The spider is similar to others in the genus. It is related to Mexcala agilis and Mexcala elegans, but can be distinguished by its thinner tibial apophysis and the white scales that can be seen on the cymbium. The female has not been described.

==Behaviour==
Like many jumping spiders, Wesołowska and Tamás Szűts noted that Mexcala spiders mimic ants, particularly members of the Camponotus genus. The spiders live amongst the species of ant that it mimics, and preys upon. Like other jumping spiders, it is mainly a diurnal hunter that uses its good eyesight to spot its prey. It attacks from the front and captures its prey behind the head.
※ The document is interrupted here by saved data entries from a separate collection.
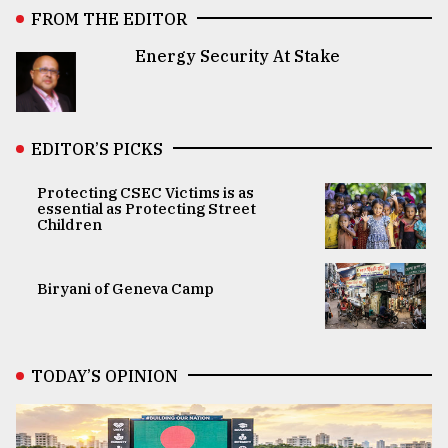
FROM THE EDITOR
Energy Security At Stake
EDITOR’S PICKS
Protecting CSEC Victims is as
essential as Protecting Street
Children
Biryani of Geneva Camp
TODAY’S OPINION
It uses visual displays during courtship and transmits vibratory signals through silk to communicate to other spiders.

==Distribution==
Mexcala spiders can be found across Africa and the Arabian peninsula. Mexcala formosa is endemic to Ethiopia. The species was first discovered in the Awash National Park, the holotype being collected in 1988. The spider lives in grass and gravel.